You’ve heard about niching down or choosing a niche. You’re either a total fan of this, pretty against this for your brand, or really unsure of what this means.

While many people struggle with committing to a niche, for reasons I’ll get to in a moment, having a clear niche is one of the fastest—if not the fastest—ways to grow your brand. You don’t need a lot of money and even if you have 0 followers, niching down can explode your growth.

Why? Because no matter what you do or sell, there is an alternative for what you do. There may not be clear competition, but there is always an alternative.

A niche helps people quickly identify you as not just the best choice for them, but the only choice for them. This is how you find yourself with Raving Fans and even a cult following. So, if having a niche is so great, why do people struggle with choosing one?

Well, I find that multi-passionate creatives and people who are inexperienced at business resist niching down the most.

They’re usually afraid that committing to a niche will limit their success, and their creativity, because they won’t have enough customers or won’t feel fulfilled by doing just one thing. They don’t see how filling a very, very specific need can help them grow faster than just serving everybody. And if they grow faster, they’ll be able to offer more services, or fill more needs, down the line.

They tend to point at large brands like Coca Cola and mention how brands like that are successful even though their products are for everyone. But that isn’t true. And those people often mistake a company with a brand.

Kinda quick example here: Coca Cola is a company, but it’s also a brand of soda. Coca Cola owns Sprite, which is a different brand, but they don’t have a “Coke lemon-lime” so that they can serve “everyone”. No. They own Sprite, who competes with lemon-lime brands like Sierra Mist and 7up. They didn’t just decide to make another flavor of Coke.

People who don’t think that they can benefit from having a niche need to understand how people think about their own problems. People think that their problems are unique. And, generally, we want to be unique.

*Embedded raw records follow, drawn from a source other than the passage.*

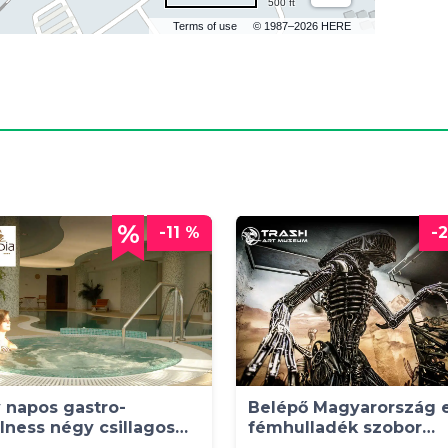
500 ft
Terms of use
© 1987–2026 HERE
-11 %
-
 napos gastro-
Belépő Magyarország e
lness négy csillagos
fémhulladék szobor
llodában
kiállítására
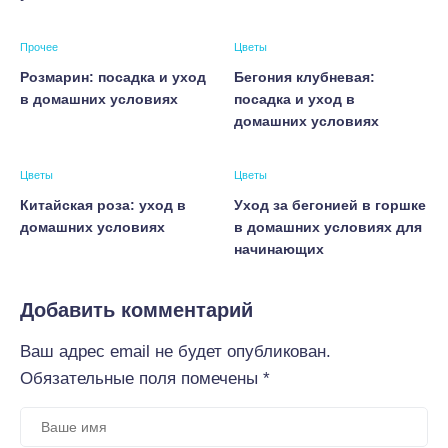
Прочее
Цветы
Розмарин: посадка и уход
Бегония клубневая:
в домашних условиях
посадка и уход в
домашних условиях
Цветы
Цветы
Китайская роза: уход в
Уход за бегонией в горшке
домашних условиях
в домашних условиях для
начинающих
Добавить комментарий
Ваш адрес email не будет опубликован.
Обязательные поля помечены
*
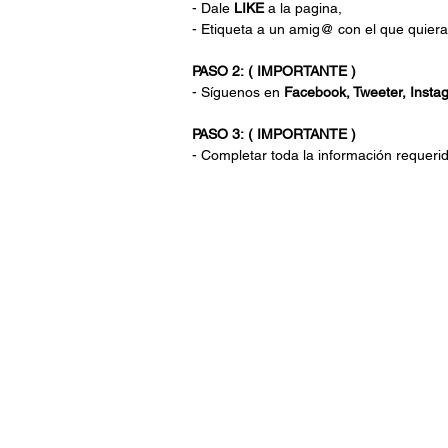
- Dale
LIKE
a la pagina,
- Etiqueta a un amig@ con el que quieras
PASO 2:
( IMPORTANTE )
- Síguenos en
Facebook, Tweeter,
Insta
PASO 3:
( IMPORTANTE )
- Completar toda la
información
requeri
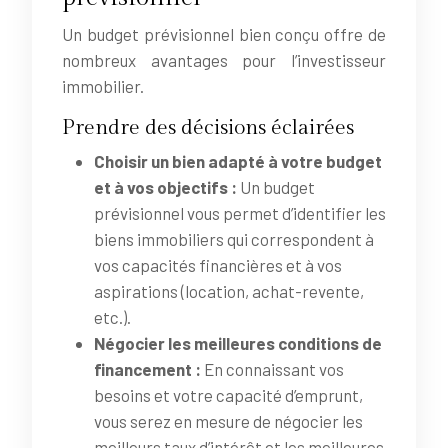
Un budget prévisionnel bien conçu offre de
nombreux avantages pour l’investisseur
immobilier.
Prendre des décisions éclairées
Choisir un bien adapté à votre budget
et à vos objectifs :
Un budget
prévisionnel vous permet d’identifier les
biens immobiliers qui correspondent à
vos capacités financières et à vos
aspirations (location, achat-revente,
etc.).
Négocier les meilleures conditions de
financement :
En connaissant vos
besoins et votre capacité d’emprunt,
vous serez en mesure de négocier les
meilleurs taux d’intérêt et les meilleures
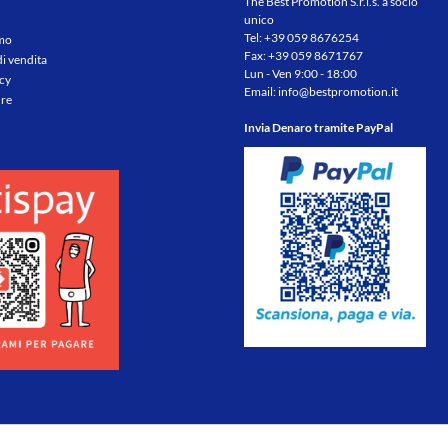
The Best Promotion S.r.l.s. a socio
unico
Tel:
+39 059 8676254
amo
Fax: +39 059 8671767
di vendita
Lun - Ven 9:00 - 18:00
icy
Email:
info@bestpromotion.it
re
Invia Denaro tramite PayPal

At the very same time, we don’t want to feel alone.

Humans often think they’re the only one in the world who is experiencing the challenge they’re experiencing. When we find we’re not alone, we have a strong, positive emotional reaction to the person who helps us feel like we’re a part of a community.

You ever feel an instant connection to someone who just “gets you”? This is why well written websites, blog posts, and other marketing copy make people say, “I felt like you were talking to me, directly!” That’s because we don’t want to be alone. But, we still want to maintain our uniqueness, and we want our very unique problems solved in a very personalized way. This is why we pay more for customized health plans and fitness solutions.

You can go to the gym alone, or you can get a trainer who can help you get the results for the unique way your body works.

Or…you can follow a diet you found on Pinterest, but you might be more interested in a personalized nutrition plan to help you reach your nutrition goals.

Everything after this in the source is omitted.